According to London’s Financial Times leading industrialists in Germany have recommended a new Marshall Plan for Greece, involving both private and public investment.
This is the best (and maybe the only) good news to come out of Europe for many a month. The Marshall Plan, for those too young to remember, was one of the most remarkable initiatives of the Post War era, unprecedented in modern times.
Under the Marshall Plan (named for the Secretary of State George Marshall) the United States committed substantial funds to the reconstruction of war torn Europe. Total investment by the US in the immediate post war period, including the Marshall funds, totaled $25 billion almost 10% of the US GDP. The funds were used to rebuild civil and industrial infrastructure in a devastated Europe.
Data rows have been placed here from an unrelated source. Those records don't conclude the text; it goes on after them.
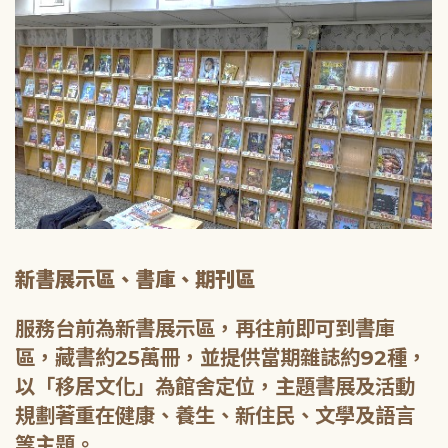
新書展示區、書庫、期刊區
服務台前為新書展示區，再往前即可到書庫
區，藏書約25萬冊，並提供當期雜誌約92種，
以「移居文化」為館舍定位，主題書展及活動
規劃著重在健康、養生、新住民、文學及語言
等主題。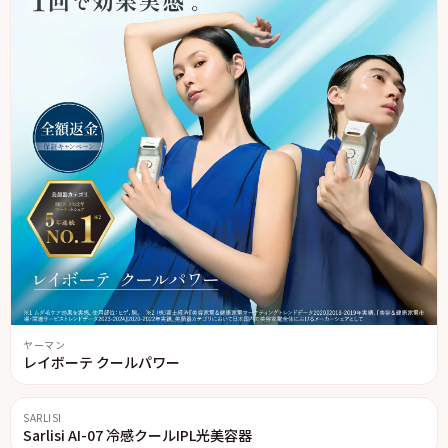
ヤーマン
レイボーテ クールパワー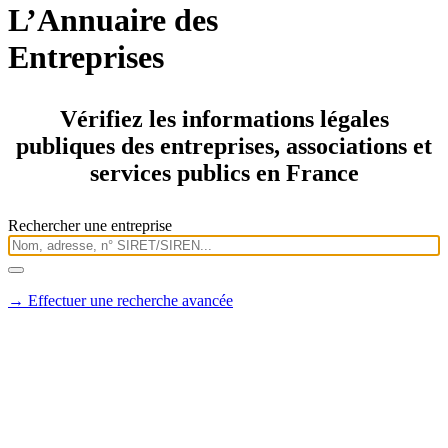
L’
Annuaire
des
Entreprises
Vérifiez les informations légales
publiques des entreprises, associations et
services publics en France
Rechercher une entreprise
→ Effectuer une recherche avancée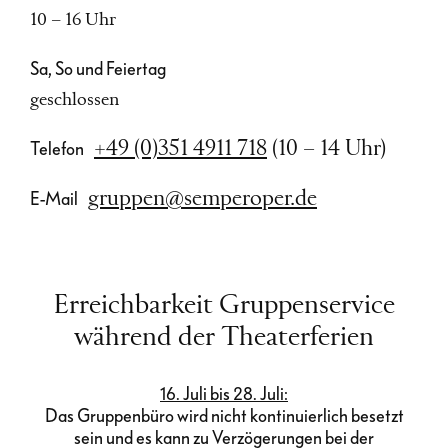
10 – 16 Uhr
Sa, So und Feiertag
geschlossen
+49 (0)351 4911 718
(10 – 14 Uhr)
Telefon
gruppen@semperoper.de
E-Mail
Erreichbarkeit Gruppenservice
während der Theaterferien
16. Juli bis 28. Juli:
Das Gruppenbüro wird nicht kontinuierlich besetzt
sein und es kann zu Verzögerungen bei der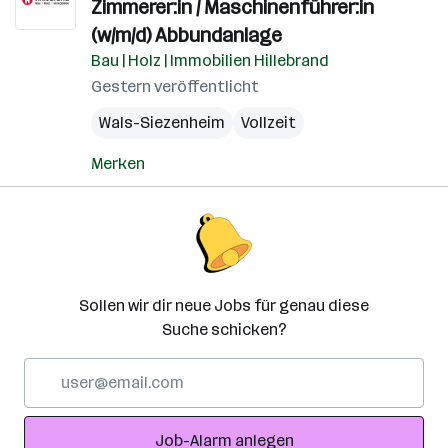
Zimmerer:in / Maschinenführer:in
(w/m/d) Abbundanlage
Bau | Holz | Immobilien Hillebrand
Gestern veröffentlicht
Wals-Siezenheim
Vollzeit
Merken
Sollen wir dir neue Jobs für genau diese
Suche schicken?
E-
Mail-
Adresse
Job-Alarm anlegen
The Marshall Plan, which was in operation from 1947 to 1951, was surprising in its generosity; victors in war are not noted for their willingness to invest in the vanquished. More importantly the Marshall Plan presented a vast contrast to the hard-nosed tactics employed on Germany and its allies by the Great Powers after World War I.
The success of the Plan contributed materially to the recovery of Europe, which led to the creation of the NATO alliance and (later) the European Union. More importantly it helped heal Europe and put bread on the tables of millions and millions of people. No small accomplishment.
If (and it’s a big IF) the present debt crisis in Greece is going to stabilize somewhere short of default, it must have an upside. Lenders are imposing severe restrictions; Greece is expected to endure crippling austerity, falling lifestyles and real restrictions on its democratic systems and sense of self-determination.
Greece needs a positive future; more than being a wiping boy for global bond markets. The fact that this initiative is emanating from Germany is terribly important, for it is the Germans that are taking the hardest line in this matter. An act of generosity on the scale of the Marshall Plan could not only help the Greek economy, but also heal the wounds that have been inflicted upon the tender sensibilities of modern Europeans. They are badly in need of repair.
Let us hope that this suggestion is acted upon enthusiastically and delivered in the same spirit as the original.